/ Por Bernardo Gómez
Leí alguna vez la anécdota contada por unos misioneros norteamericanos que evangelizaban en un orfanato de Rusia luego de la caída de la Unión Soviética. En aquel albergue había niños y niñas que habían sido abandonados, abusados y dejados en manos del Estado.Se acercaba la Navidad y aquellos pequeños escucharían por vez primera esta historia. Con gran entusiasmo y alegría, los misioneros les contaron acerca de los padres de Jesús, María y José, llegando a Belén; les hablaron de su humildad, de sus múltiples dificultades, del avanzado estado de embarazo de la Virgen y de cómo no encontraron lugar en las posadas, por lo que debieron ir a un establo, donde finalmente el niño Jesús nació y fue puesto en un pesebre.
Los niños escuchaban atentos y en silencio. Cuando terminó la narración, los misioneros les entregaron trozos de cartulina de colores y les pidieron que fabricasen su propio pesebre de acuerdo con lo que acababan de oír.
Obedientes, los chiquillos siguieron las instrucciones y empezaron a elaborar con fervor sus propios pesebres, mientras uno de los misioneros caminaba entre ellos para ver si necesitaban alguna ayuda. Todo estuvo normal hasta que llegó donde un pequeño de cinco años que ya había terminado su trabajo. Al observar detenidamente aquel sencillo pesebre, su atención se detuvo pues dentro de él no solo había un niño sino ¡dos! Le preguntó con cariño por qué había dos bebés, y el menor respondió con cierto aire de seriedad:
“Cuando María dejó al bebé en el pesebre, Jesús me miró y me preguntó si yo tenía un lugar para estar. Le contesté que no lo tenía, ni mamá ni papá. Entonces me dijo que yo podía estar allí con Él. Le repliqué que no podía, porque no tenía un regalo para darle. Pero como quería quedarme con Jesús, pensé en qué cosa tenía que pudiese darle a Él como regalo; se me ocurrió que un buen regalo podría ser darle calor. ‘¿Si te doy calor, sería un buen regalo para ti?’, le pregunté. Y Jesús me respondió: ‘Si me das calor, ese sería el mejor regalo que jamás haya recibido’. Por eso me metí dentro del pesebre y Él me miró y me dijo que podía quedarme allí para siempre”.

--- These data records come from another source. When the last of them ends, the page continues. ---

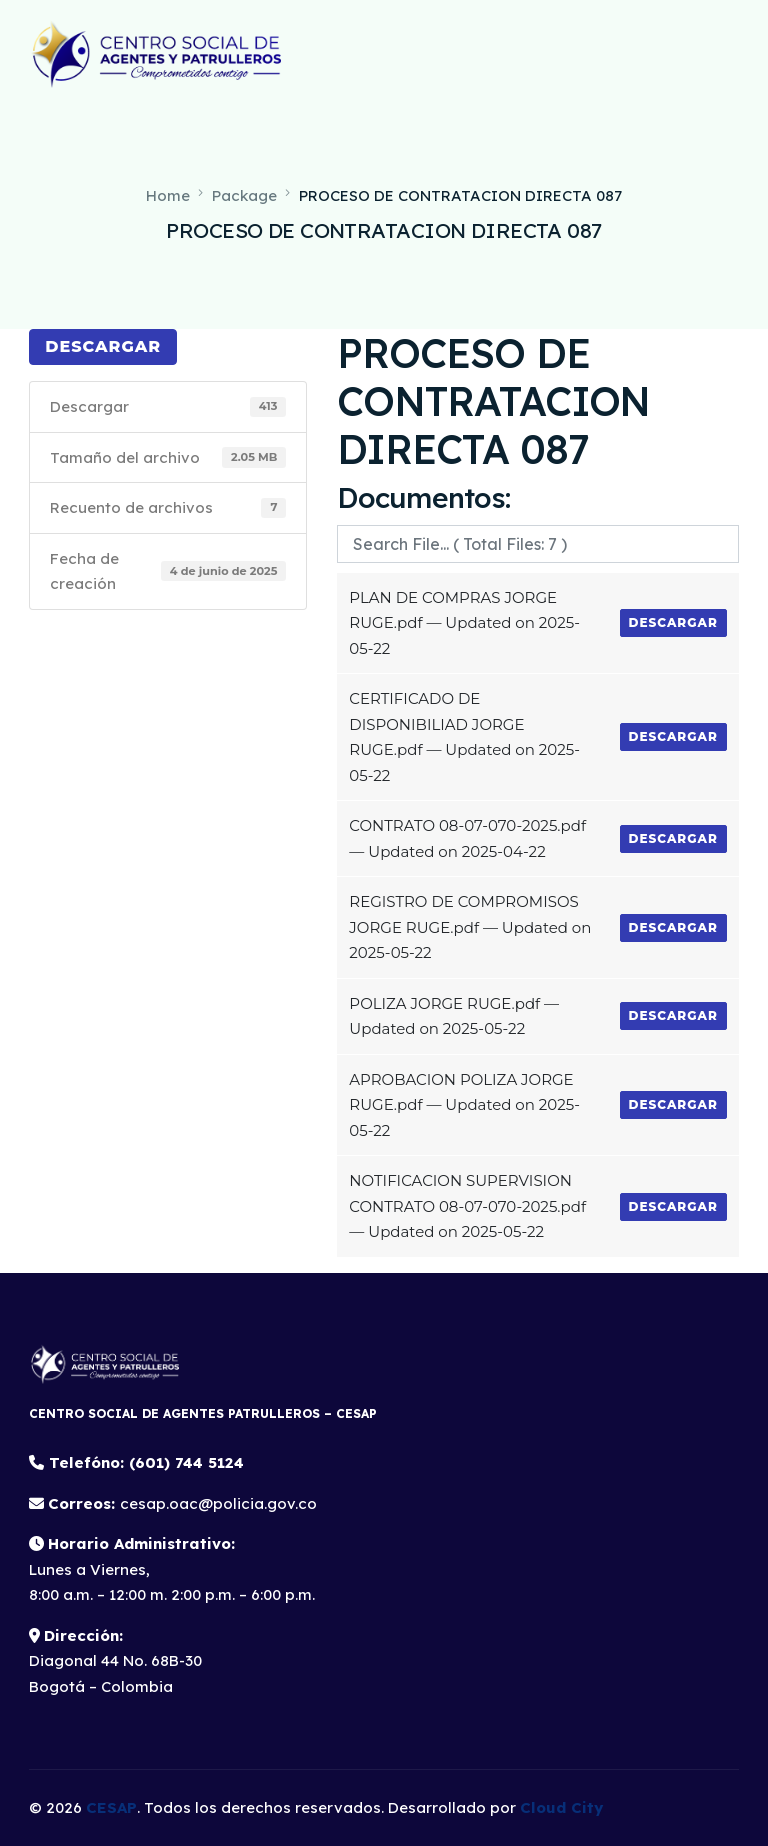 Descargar (103, 346) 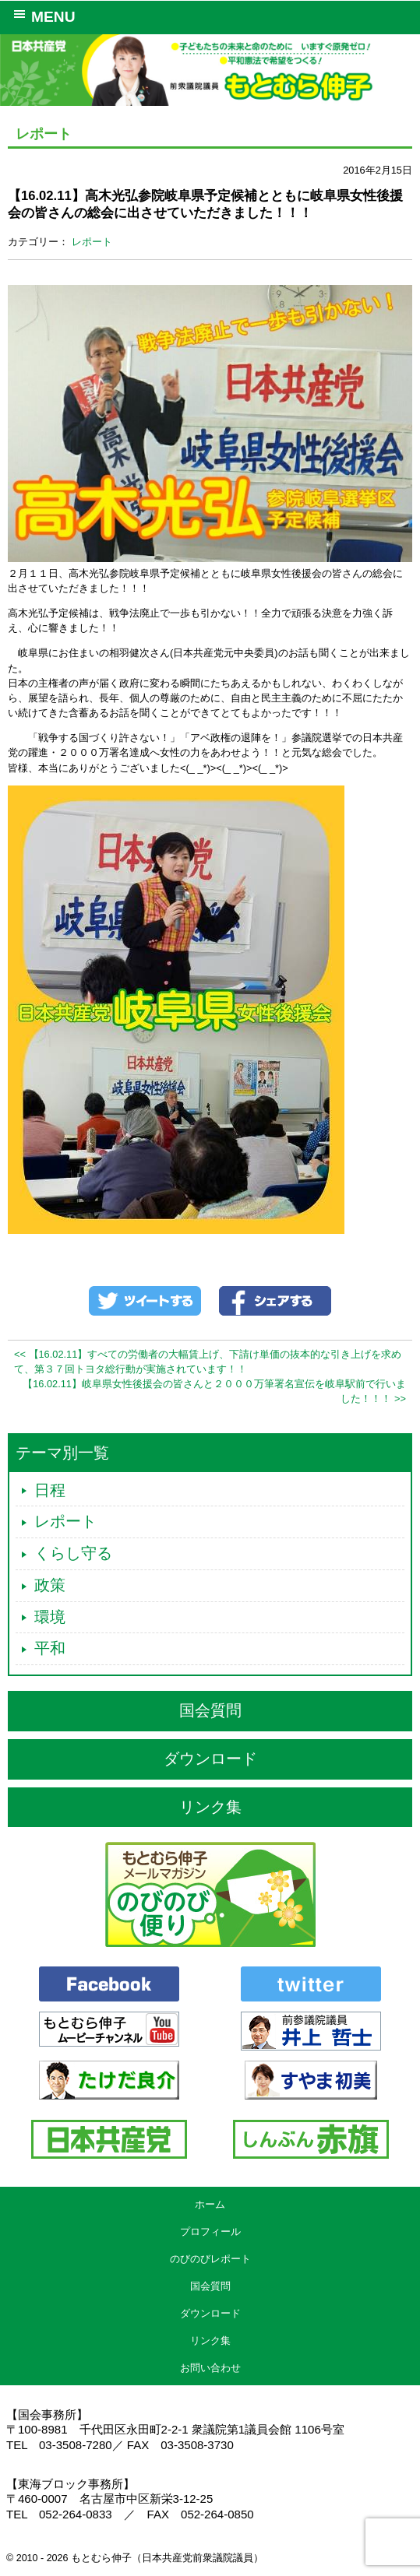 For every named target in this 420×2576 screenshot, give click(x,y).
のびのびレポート (210, 2259)
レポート (92, 242)
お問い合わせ (210, 2368)
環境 (49, 1616)
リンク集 (210, 1806)
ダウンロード (210, 1758)
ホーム (210, 2204)
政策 (49, 1585)
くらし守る (73, 1553)
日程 (49, 1490)
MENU (42, 15)
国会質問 (210, 1710)
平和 (49, 1648)
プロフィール (210, 2231) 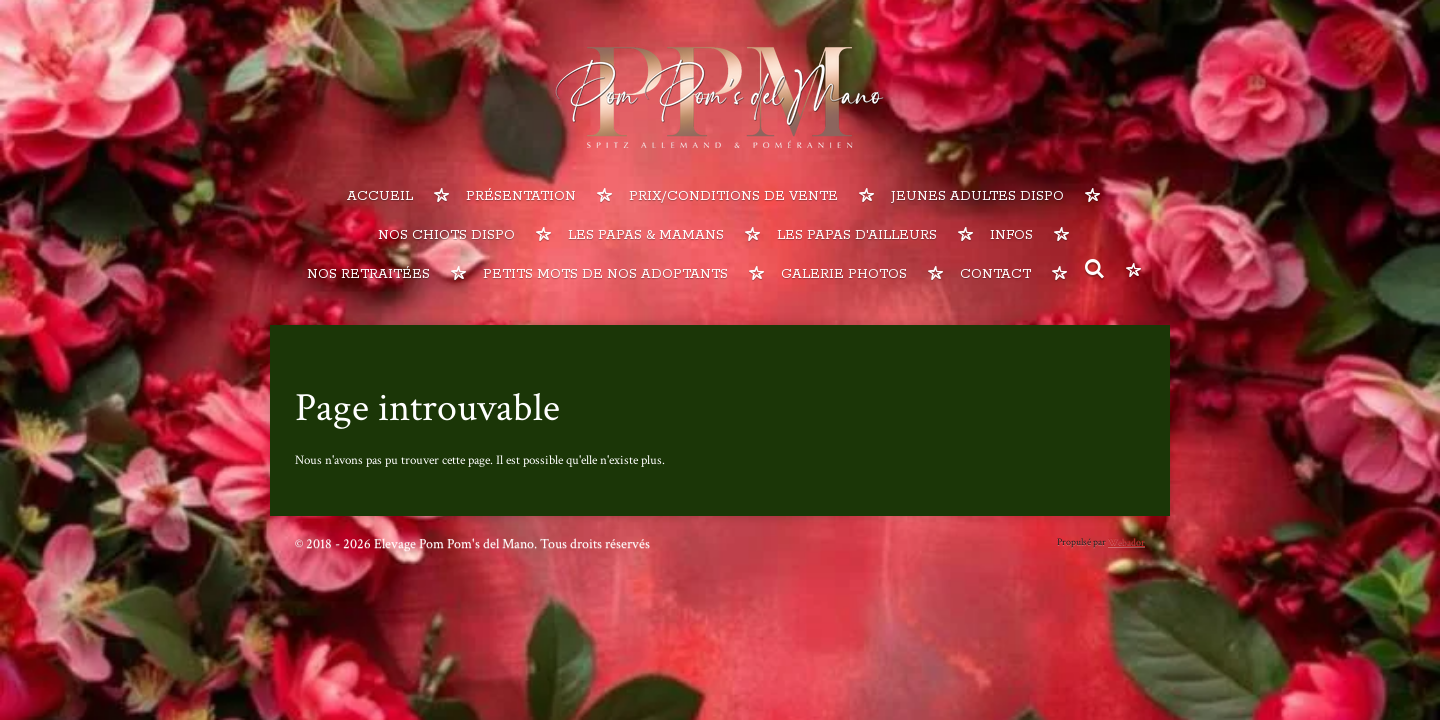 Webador (1126, 542) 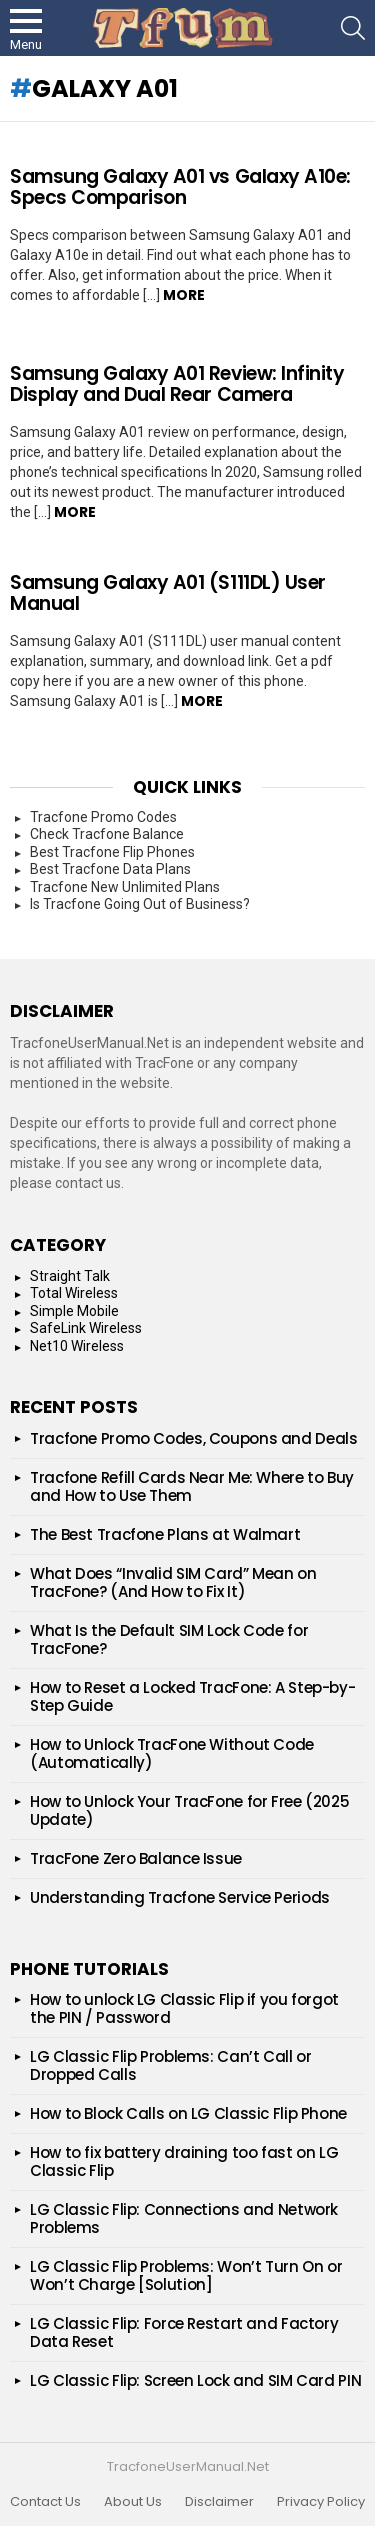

Cuando el pequeño terminó su historia, sus ojitos brillaban llenos de lágrimas que empapaban sus mejillas; se tapó la cara, agachó la cabeza sobre la mesa y sus hombros comenzaron a sacudirse en un llanto profundo. El pequeño huérfano había encontrado a alguien que jamás lo abandonaría ni abusaría de él. ¡Alguien que estaría con él para siempre!
Esta hermosa historia nos invita a pensar en el verdadero sentido de la Navidad, que dista mucho de la algarabía y el derroche. Por supuesto, es alegre y gozosa pues celebra la luz, la vida y el amor, pero está por encima de la distancia, el odio, la soledad y la muerte. La Navidad es el triunfo de la fe sobre la desesperanza. Dios sigue confiando en el hombre, continúa teniendo fe en nosotros y aguarda expectante el día en que todos los mortales, sin distinción de raza, lengua y posición social, nos reconozcamos hermanos, hijos del mismo Padre. Cuando llegue ese glorioso día por fin celebraremos una eterna y gloriosa Navidad.